The Guthrie has, arguably, the finest production department in the country (look at your program; there are at least 100 names). If you want to see what these artists can do with a large budget and a beautifully designed playing space, check out Hay Fever. You won’t be disappointed.
This is a fiendishly difficult play to do. Each member of the eccentric (and, of course, wealthy) Bliss family has invited a chum for the weekend, without bothering to inform the others. The four nervous victims, er, visitors arrive. They drink tea. After dinner, they play a hilariously nasty parlor game. The next day, they sneak away as (in an oft-employed Coward technique) the Blisses argue vociferously.
And that’s more or less it. Hay Fever, written in 1925, lacks the plot-rich screwiness that makes the American You Can’t Take It With You such a delight. This action-less, joke-free play is all about manners. The Blisses have a louche instinct for correct behavior while their visitors, provocations notwithstanding, do not. This is the source of much of the play’s comedy. “I give you to him,” Judith Bliss intones (twice). We know she’s play-acting, but the guests do not. Ha ha.
Hay Fever requires exquisite performances, and the Guthrie cast does reasonably well. Harriet Harris doesn’t do the usual arch Coward posing; she plays Judith with surprising and refreshingly nasty zest. This took some getting-used-to, but it makes her unpredictable and great fun to watch. Simon Jones captures David Bliss perfectly, dotty and self-absorbed.
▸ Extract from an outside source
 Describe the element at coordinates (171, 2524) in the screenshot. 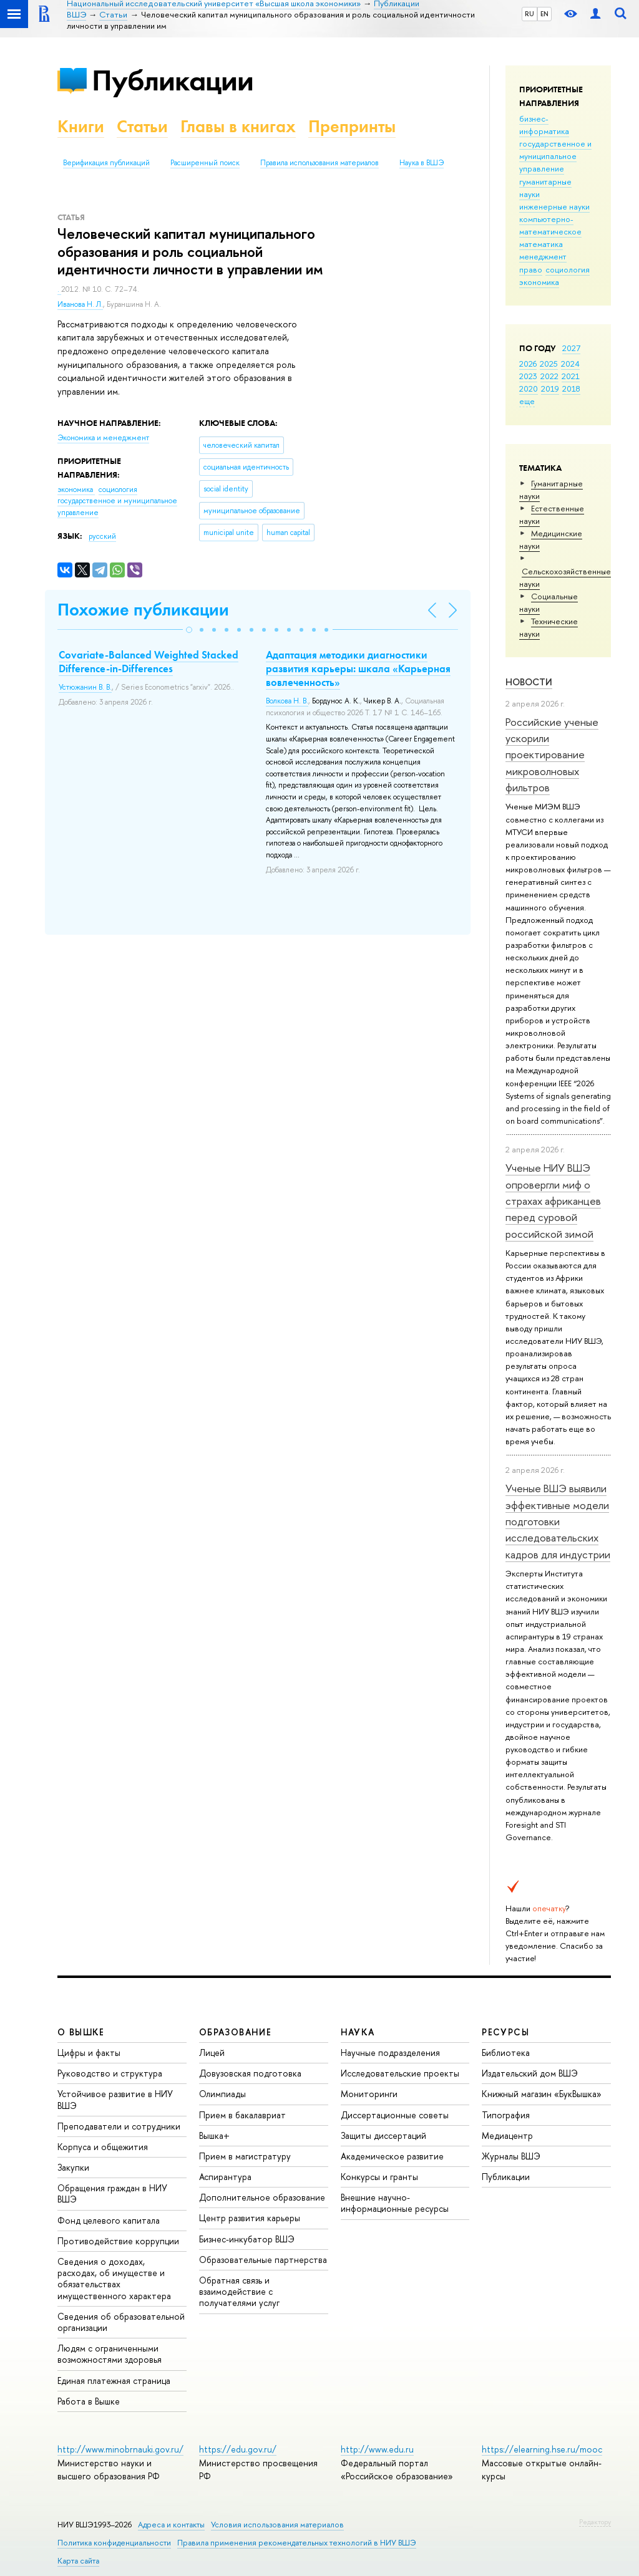

I see `Адреса и контакты` at that location.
The younger Blisses, played by Cat Walleck and John Skelley, haven’t achieved the full-blown weirdness of their parents, but they’re well on their way and we cheer them on.
The visitors are more vivid and I believe this results from Coward’s writing; these brittle characters grab our attention more forcefully. Charity Jones is a hoot as the oiled and coiffed Myra. John Catron, he of the goofy grin, is great fun as Sandy (though his British accent could use attention). Heidi Bakke and Matt Sullivan deliver the two best performances in the play, as out-of-her-element Jackie and as the squeakily proper Richard. Sullivan made me laugh constantly.
And, of course, the great Barbara Bryne plays the servant Clara.
In the mood for a comedy about English manners? Do you enjoy knock-’em-dead design? If the answer to either question is yes, Hay Fever is the play for you.